### EXERCISE PROMPT
Below is a block of records; return all of them exactly, but without the images.

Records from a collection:
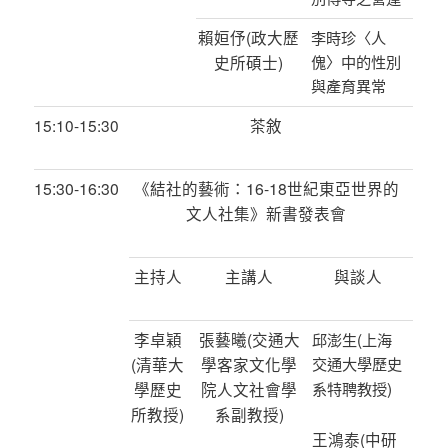
賴姮伃
(
政大歷
李時珍〈人
史所碩士
)
傀〉中的性別
與產育異常
15:10-15:30
茶敘
15:30-16:30
《結社的藝術：
16-18
世紀東亞世界的
文人社集》新書發表會
主持人
主講人
與談人
李卓穎
張藝曦
(
交通大
(
邱澎生
上海
(
清華大
學客家文化學
交通大學歷史
)
學歷史
院人文社會學
系特聘教授
所教授
)
系副教授
)
王鴻泰
(
中研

### EXERCISE OUTPUT
賴姮伃
(
政大歷
李時珍〈人
史所碩士
)
傀〉中的性別
與產育異常
15:10-15:30
茶敘
15:30-16:30
《結社的藝術：
16-18
世紀東亞世界的
文人社集》新書發表會
主持人
主講人
與談人
李卓穎
張藝曦
(
交通大
(
邱澎生
上海
(
清華大
學客家文化學
交通大學歷史
)
學歷史
院人文社會學
系特聘教授
所教授
)
系副教授
)
王鴻泰
(
中研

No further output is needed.